▸ What you have to do
What follows is a set of records; repeat them exactly, without the pictures.

▸ Exercise data
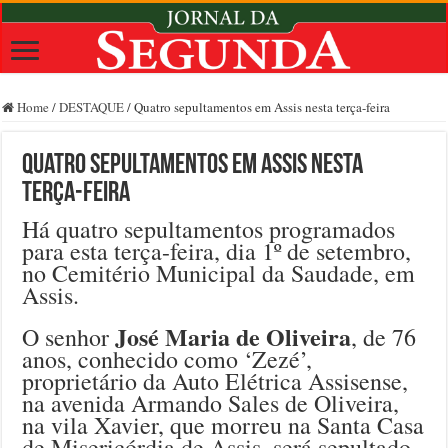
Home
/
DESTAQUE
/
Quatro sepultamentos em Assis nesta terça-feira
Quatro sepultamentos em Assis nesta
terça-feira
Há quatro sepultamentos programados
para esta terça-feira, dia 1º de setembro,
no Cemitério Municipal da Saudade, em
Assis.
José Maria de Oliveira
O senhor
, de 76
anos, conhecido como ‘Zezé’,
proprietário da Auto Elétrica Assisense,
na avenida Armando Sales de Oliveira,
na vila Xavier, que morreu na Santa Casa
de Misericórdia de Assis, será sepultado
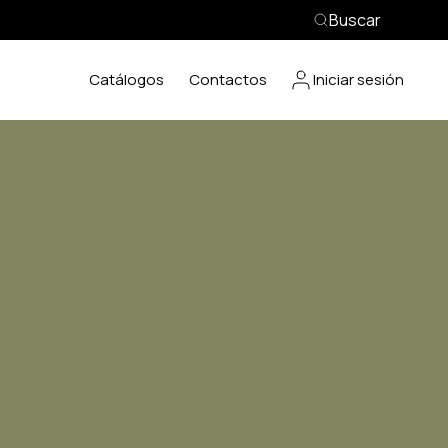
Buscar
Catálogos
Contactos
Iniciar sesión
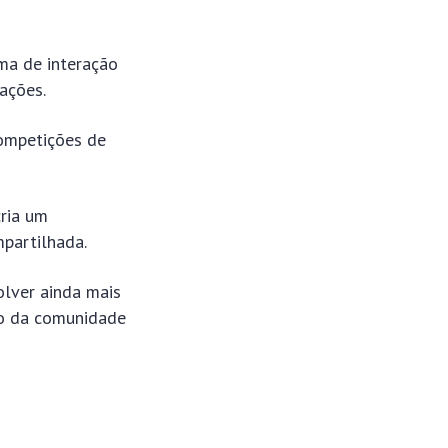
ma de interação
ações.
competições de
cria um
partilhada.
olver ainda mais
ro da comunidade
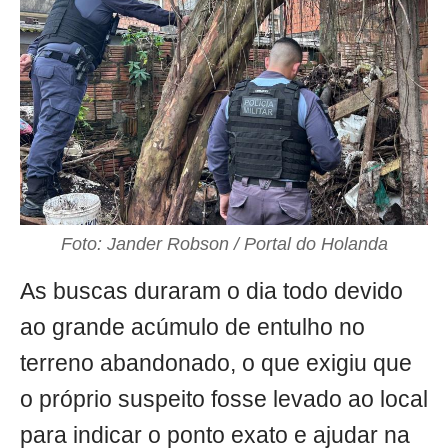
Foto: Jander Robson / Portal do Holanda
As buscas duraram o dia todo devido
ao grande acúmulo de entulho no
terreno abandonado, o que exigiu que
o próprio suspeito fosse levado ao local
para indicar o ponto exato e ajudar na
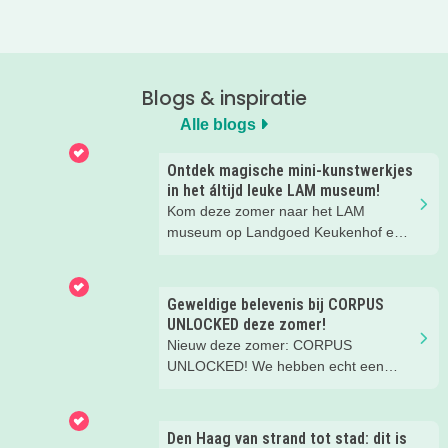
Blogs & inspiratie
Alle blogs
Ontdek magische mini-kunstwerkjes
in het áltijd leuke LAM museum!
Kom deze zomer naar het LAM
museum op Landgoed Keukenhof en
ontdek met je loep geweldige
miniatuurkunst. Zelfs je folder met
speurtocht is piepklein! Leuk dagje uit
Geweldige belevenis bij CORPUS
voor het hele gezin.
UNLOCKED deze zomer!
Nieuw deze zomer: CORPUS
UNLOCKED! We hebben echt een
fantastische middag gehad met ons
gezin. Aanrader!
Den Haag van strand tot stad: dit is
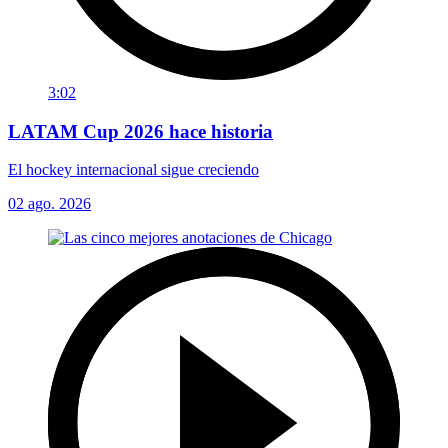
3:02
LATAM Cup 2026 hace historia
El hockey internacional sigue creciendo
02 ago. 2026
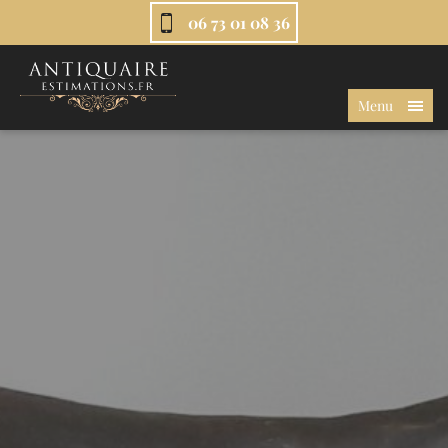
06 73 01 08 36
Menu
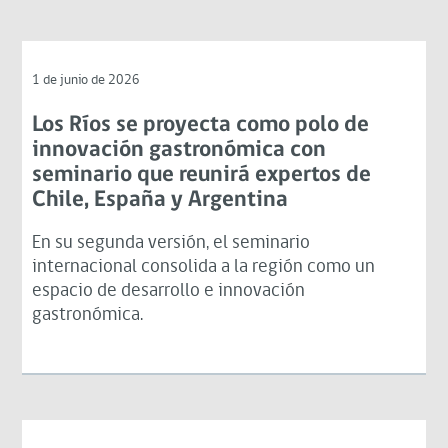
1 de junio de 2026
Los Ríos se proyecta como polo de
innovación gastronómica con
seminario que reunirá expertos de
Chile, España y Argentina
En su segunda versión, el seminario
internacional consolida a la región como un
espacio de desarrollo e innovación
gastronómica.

▸ Answer box
Home
/
DESTAQUE
/
Quatro sepultamentos em Assis nesta terça-feira
Quatro sepultamentos em Assis nesta
terça-feira
Há quatro sepultamentos programados
para esta terça-feira, dia 1º de setembro,
no Cemitério Municipal da Saudade, em
Assis.
José Maria de Oliveira
O senhor
, de 76
anos, conhecido como ‘Zezé’,
proprietário da Auto Elétrica Assisense,
na avenida Armando Sales de Oliveira,
na vila Xavier, que morreu na Santa Casa
de Misericórdia de Assis, será sepultado
Buscar
Catálogos
Contactos
Iniciar sesión
ma de interação
ações.
competições de
cria um
partilhada.
olver ainda mais
ro da comunidade
Foto: Jander Robson / Portal do Holanda
As buscas duraram o dia todo devido
ao grande acúmulo de entulho no
terreno abandonado, o que exigiu que
o próprio suspeito fosse levado ao local
para indicar o ponto exato e ajudar na
Blogs & inspiratie
Alle blogs
Ontdek magische mini-kunstwerkjes
in het áltijd leuke LAM museum!
Kom deze zomer naar het LAM
museum op Landgoed Keukenhof en
ontdek met je loep geweldige
miniatuurkunst. Zelfs je folder met
speurtocht is piepklein! Leuk dagje uit
Geweldige belevenis bij CORPUS
voor het hele gezin.
UNLOCKED deze zomer!
Nieuw deze zomer: CORPUS
UNLOCKED! We hebben echt een
fantastische middag gehad met ons
gezin. Aanrader!
Den Haag van strand tot stad: dit is
3:02
LATAM Cup 2026 hace historia
El hockey internacional sigue creciendo
02 ago. 2026
06 73 01 08 36
Menu
1 de junio de 2026
Los Ríos se proyecta como polo de
innovación gastronómica con
seminario que reunirá expertos de
Chile, España y Argentina
En su segunda versión, el seminario
internacional consolida a la región como un
espacio de desarrollo e innovación
gastronómica.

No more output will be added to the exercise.